▸ Exercise prompt:
The answer must consist solely of the lines from the start of the records through the line containing "mencetak lulusan yang", restated word for word, with no pictures.

▸ Exercise material:
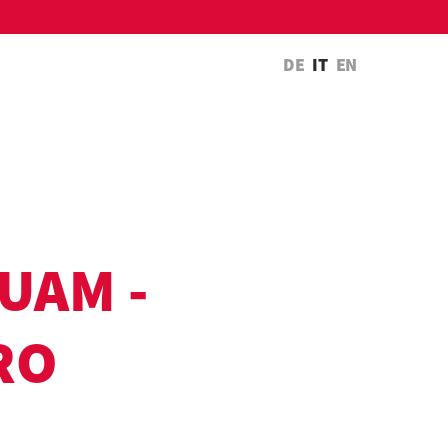
DE
IT
EN
UAM -
RO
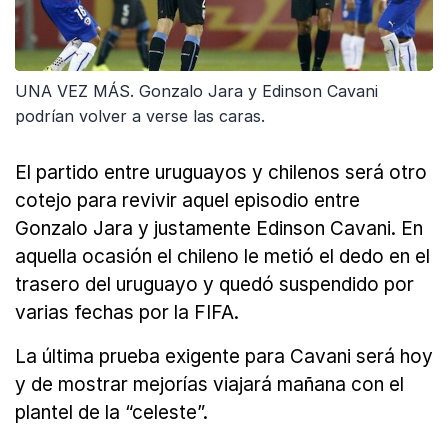
UNA VEZ MÁS. Gonzalo Jara y Edinson Cavani
podrían volver a verse las caras.
El partido entre uruguayos y chilenos será otro
cotejo para revivir aquel episodio entre
Gonzalo Jara y justamente Edinson Cavani. En
aquella ocasión el chileno le metió el dedo en el
trasero del uruguayo y quedó suspendido por
varias fechas por la FIFA.
La última prueba exigente para Cavani será hoy
y de mostrar mejorías viajará mañana con el
plantel de la “celeste”.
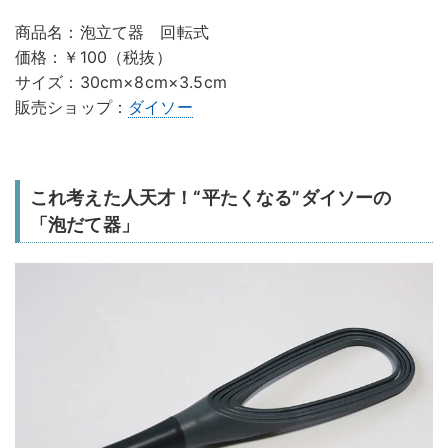
商品名：泡立て器 回転式
価格：￥100（税抜）
サイズ：30cm×8cm×3.5cm
販売ショップ：
ダイソー
これ考えた人天才！“平たくなる”ダイソーの
「泡だて器」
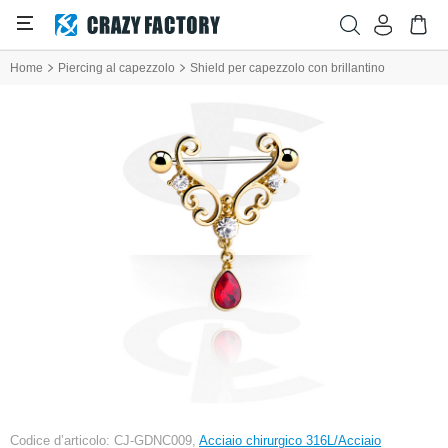
Home
Piercing al capezzolo
Shield per capezzolo con brillantino
Codice d’articolo: CJ-GDNC009,
Acciaio chirurgico 316L/Acciaio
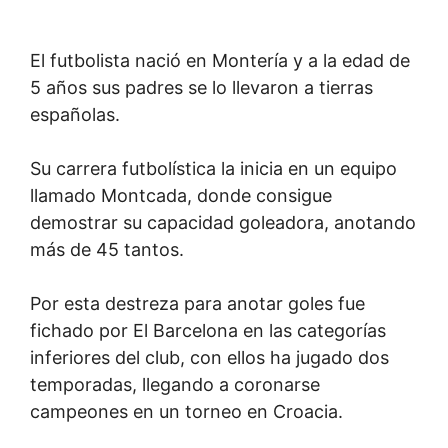
El futbolista nació en Montería y a la edad de
5 años sus padres se lo llevaron a tierras
españolas.
Su carrera futbolística la inicia en un equipo
llamado Montcada, donde consigue
demostrar su capacidad goleadora, anotando
más de 45 tantos.
Por esta destreza para anotar goles fue
fichado por El Barcelona en las categorías
inferiores del club, con ellos ha jugado dos
temporadas, llegando a coronarse
campeones en un torneo en Croacia.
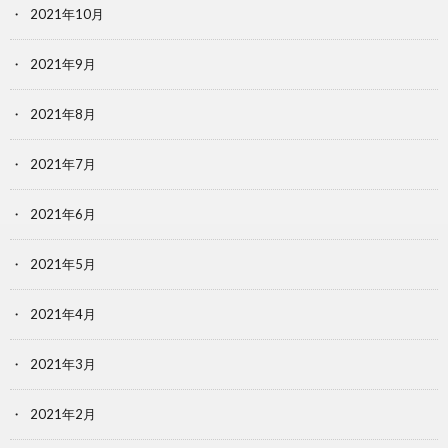
2021年10月
2021年9月
2021年8月
2021年7月
2021年6月
2021年5月
2021年4月
2021年3月
2021年2月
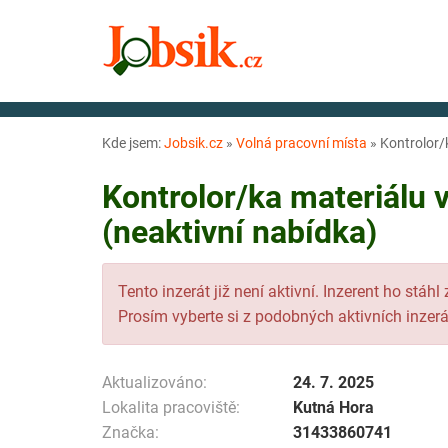
Kde jsem:
Jobsik.cz
»
Volná pracovní místa
»
Kontrolor/k
Kontrolor/ka materiálu 
(neaktivní nabídka)
Tento inzerát již není aktivní. Inzerent ho stáhl
Prosím vyberte si z podobných aktivních inzerá
Aktualizováno:
24. 7. 2025
Lokalita pracoviště:
Kutná Hora
Značka:
31433860741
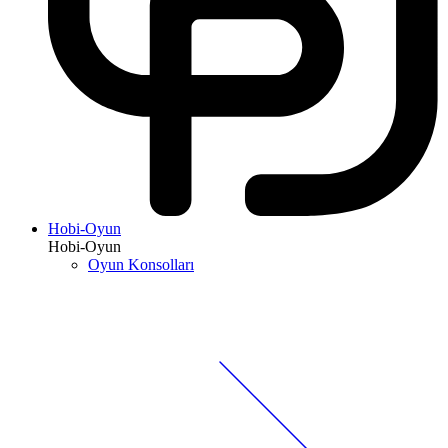
Hobi-Oyun
Hobi-Oyun
Oyun Konsolları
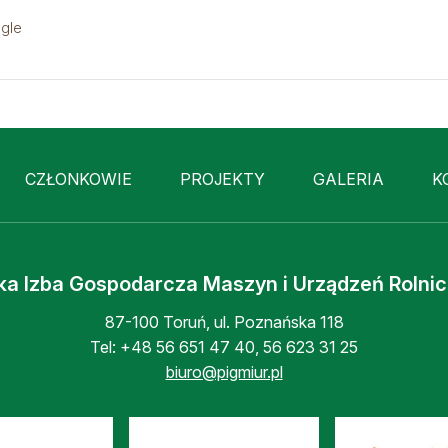
gle
CZŁONKOWIE
PROJEKTY
GALERIA
K
ka Izba Gospodarcza Maszyn i Urządzeń Rolni
87-100 Toruń, ul. Poznańska 118
Tel:
+48 56 651 47 40
,
56 623 31 25
biuro@pigmiur.pl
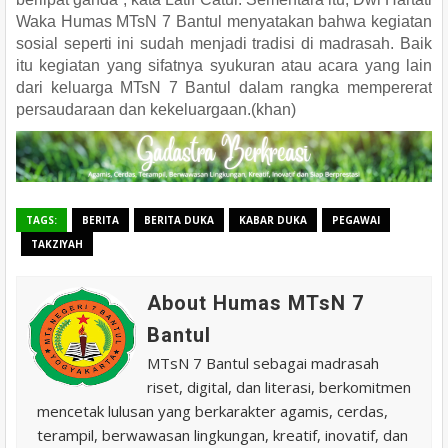
Waka Humas MTsN 7 Bantul menyatakan bahwa kegiatan
sosial seperti ini sudah menjadi tradisi di madrasah. Baik
itu kegiatan yang sifatnya syukuran atau acara yang lain
dari keluarga MTsN 7 Bantul dalam rangka mempererat
persaudaraan dan kekeluargaan.(khan)
TAGS:
BERITA
BERITA DUKA
KABAR DUKA
PEGAWAI
TAKZIYAH
About Humas MTsN 7
Bantul
MTsN 7 Bantul sebagai madrasah
riset, digital, dan literasi, berkomitmen
mencetak lulusan yang berkarakter agamis, cerdas,
terampil, berwawasan lingkungan, kreatif, inovatif, dan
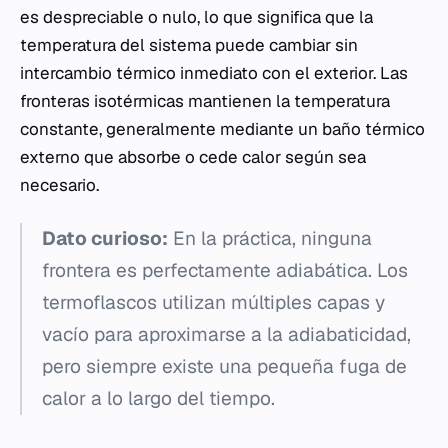
es despreciable o nulo, lo que significa que la
temperatura del sistema puede cambiar sin
intercambio térmico inmediato con el exterior. Las
fronteras isotérmicas mantienen la temperatura
constante, generalmente mediante un baño térmico
externo que absorbe o cede calor según sea
necesario.
Dato curioso:
En la práctica, ninguna
frontera es perfectamente adiabática. Los
termoflascos utilizan múltiples capas y
vacío para aproximarse a la adiabaticidad,
pero siempre existe una pequeña fuga de
calor a lo largo del tiempo.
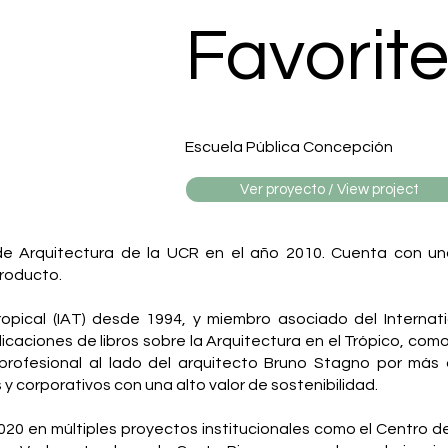
Favorite
Escuela Pública Concepción
Ver proyecto / View project
de Arquitectura de la UCR en el año 2010. Cuenta con una
producto.
ropical (IAT) desde 1994, y miembro asociado del Interna
caciones de libros sobre la Arquitectura en el Trópico, como
r profesional al lado del arquitecto Bruno Stagno por má
y corporativos con una alto valor de sostenibilidad.
20 en múltiples proyectos institucionales como el Centro d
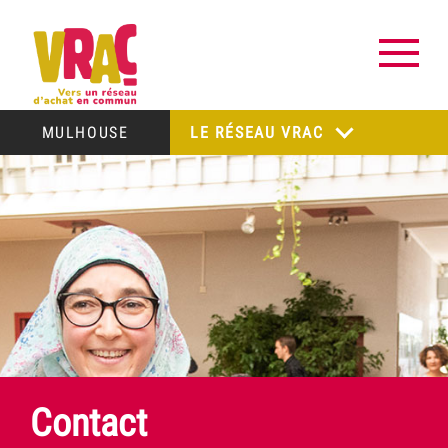
MULHOUSE
LE RÉSEAU VRAC
Contact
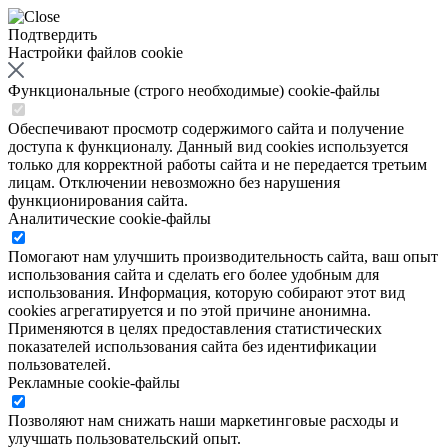
Подтвердить
Настройки файлов cookie
Функциональные (строго необходимые) cookie-файлы
Обеспечивают просмотр содержимого сайта и получение
доступа к функционалу. Данный вид cookies используется
только для корректной работы сайта и не передается третьим
лицам. Отключении невозможно без нарушения
функционирования сайта.
Аналитические cookie-файлы
Помогают нам улучшить производительность сайта, ваш опыт
использования сайта и сделать его более удобным для
использования. Информация, которую собирают этот вид
cookies агрегатируется и по этой причине анонимна.
Применяются в целях предоставления статистических
показателей использования сайта без идентификации
пользователей.
Рекламные cookie-файлы
Позволяют нам снижать наши маркетинговые расходы и
улучшать пользовательский опыт.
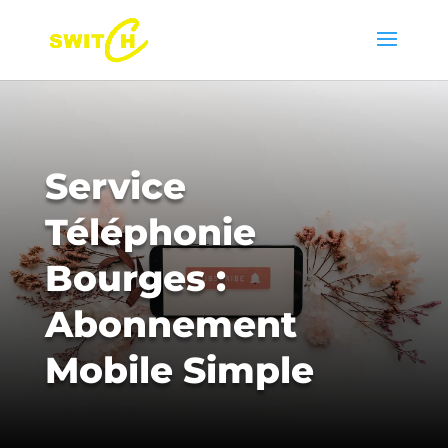
Service
Téléphonie
Bourges :
Abonnement
Mobile Simple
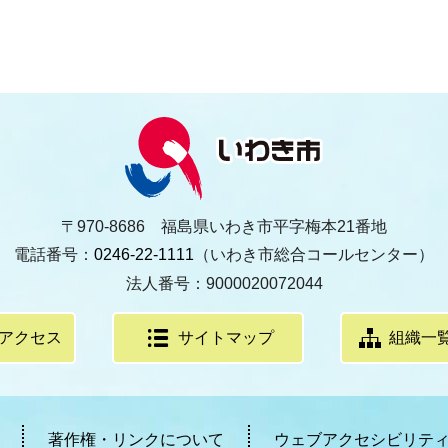
〒970-8686 福島県いわき市平字梅本21番地
電話番号：
0246-22-1111
（いわき市総合コールセンター）
法人番号：9000020072044
アクセス
サイトマップ
組織一
著作権・リンクについて
ウェブアクセシビリテ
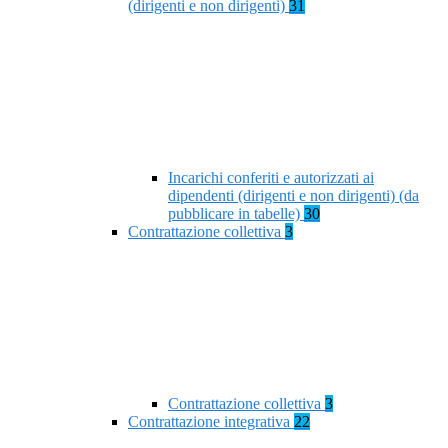
(dirigenti e non dirigenti)
31
Incarichi conferiti e autorizzati ai
dipendenti (dirigenti e non dirigenti) (da
pubblicare in tabelle)
30
Contrattazione collettiva
3
Contrattazione collettiva
3
Contrattazione integrativa
22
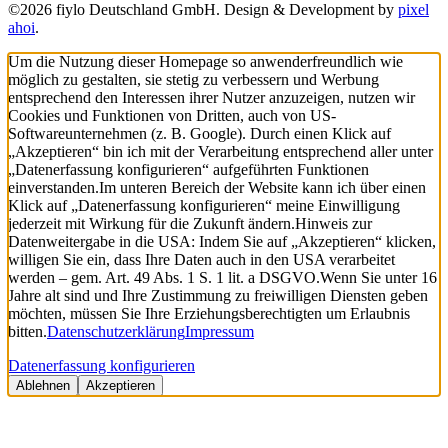
©2026 fiylo Deutschland GmbH. Design & Development by
pixel
ahoi
.
Um die Nutzung dieser Homepage so anwenderfreundlich wie
möglich zu gestalten, sie stetig zu verbessern und Werbung
entsprechend den Interessen ihrer Nutzer anzuzeigen, nutzen wir
Cookies und Funktionen von Dritten, auch von US-
Softwareunternehmen (z. B. Google). Durch einen Klick auf
„Akzeptieren“ bin ich mit der Verarbeitung entsprechend aller unter
„Datenerfassung konfigurieren“ aufgeführten Funktionen
einverstanden.
Im unteren Bereich der Website kann ich über einen
Klick auf „Datenerfassung konfigurieren“ meine Einwilligung
jederzeit mit Wirkung für die Zukunft ändern.
Hinweis zur
Datenweitergabe in die USA: Indem Sie auf „Akzeptieren“ klicken,
willigen Sie ein, dass Ihre Daten auch in den USA verarbeitet
werden – gem. Art. 49 Abs. 1 S. 1 lit. a DSGVO.
Wenn Sie unter 16
Jahre alt sind und Ihre Zustimmung zu freiwilligen Diensten geben
möchten, müssen Sie Ihre Erziehungsberechtigten um Erlaubnis
bitten.
Datenschutzerklärung
Impressum
Datenerfassung konfigurieren
Ablehnen
Akzeptieren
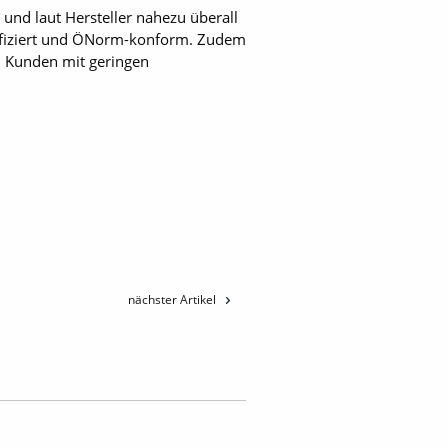
und laut Hersteller nahezu überall
tifiziert und ÖNorm-konform. Zudem
n, Kunden mit geringen
nächster Artikel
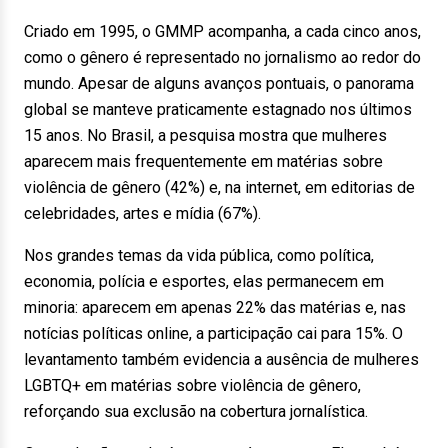
Criado em 1995, o GMMP acompanha, a cada cinco anos,
como o gênero é representado no jornalismo ao redor do
mundo. Apesar de alguns avanços pontuais, o panorama
global se manteve praticamente estagnado nos últimos
15 anos. No Brasil, a pesquisa mostra que mulheres
aparecem mais frequentemente em matérias sobre
violência de gênero (42%) e, na internet, em editorias de
celebridades, artes e mídia (67%).
Nos grandes temas da vida pública, como política,
economia, polícia e esportes, elas permanecem em
minoria: aparecem em apenas 22% das matérias e, nas
notícias políticas online, a participação cai para 15%. O
levantamento também evidencia a ausência de mulheres
LGBTQ+ em matérias sobre violência de gênero,
reforçando sua exclusão na cobertura jornalística.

▸ Exercise solution:
DE
IT
EN
UAM -
RO
UNA VEZ MÁS. Gonzalo Jara y Edinson Cavani
podrían volver a verse las caras.
El partido entre uruguayos y chilenos será otro
cotejo para revivir aquel episodio entre
Gonzalo Jara y justamente Edinson Cavani. En
aquella ocasión el chileno le metió el dedo en el
trasero del uruguayo y quedó suspendido por
varias fechas por la FIFA.
La última prueba exigente para Cavani será hoy
y de mostrar mejorías viajará mañana con el
plantel de la “celeste”.
商品名：泡立て器 回転式
価格：￥100（税抜）
サイズ：30cm×8cm×3.5cm
販売ショップ：
ダイソー
これ考えた人天才！“平たくなる”ダイソーの
「泡だて器」
Home
Piercing al capezzolo
Shield per capezzolo con brillantino
Codice d’articolo: CJ-GDNC009,
Acciaio chirurgico 316L/Acciaio
El futbolista nació en Montería y a la edad de
5 años sus padres se lo llevaron a tierras
españolas.
Su carrera futbolística la inicia en un equipo
llamado Montcada, donde consigue
demostrar su capacidad goleadora, anotando
más de 45 tantos.
Por esta destreza para anotar goles fue
fichado por El Barcelona en las categorías
inferiores del club, con ellos ha jugado dos
temporadas, llegando a coronarse
campeones en un torneo en Croacia.
2021年10月
2021年9月
2021年8月
2021年7月
2021年6月
2021年5月
2021年4月
2021年3月
2021年2月
Kde jsem:
Jobsik.cz
»
Volná pracovní místa
»
Kontrolor/k
Kontrolor/ka materiálu 
(neaktivní nabídka)
Tento inzerát již není aktivní. Inzerent ho stáhl
Prosím vyberte si z podobných aktivních inzerá
Aktualizováno:
24. 7. 2025
Lokalita pracoviště:
Kutná Hora
Značka:
31433860741
Hobi-Oyun
Hobi-Oyun
Oyun Konsolları
gle
CZŁONKOWIE
PROJEKTY
GALERIA
K
ka Izba Gospodarcza Maszyn i Urządzeń Rolni
87-100 Toruń, ul. Poznańska 118
Tel:
+48 56 651 47 40
,
56 623 31 25
biuro@pigmiur.pl
Waka Humas MTsN 7 Bantul menyatakan bahwa kegiatan
sosial seperti ini sudah menjadi tradisi di madrasah. Baik
itu kegiatan yang sifatnya syukuran atau acara yang lain
dari keluarga MTsN 7 Bantul dalam rangka mempererat
persaudaraan dan kekeluargaan.(khan)
TAGS:
BERITA
BERITA DUKA
KABAR DUKA
PEGAWAI
TAKZIYAH
About Humas MTsN 7
Bantul
MTsN 7 Bantul sebagai madrasah
riset, digital, dan literasi, berkomitmen
mencetak lulusan yang berkarakter agamis, cerdas,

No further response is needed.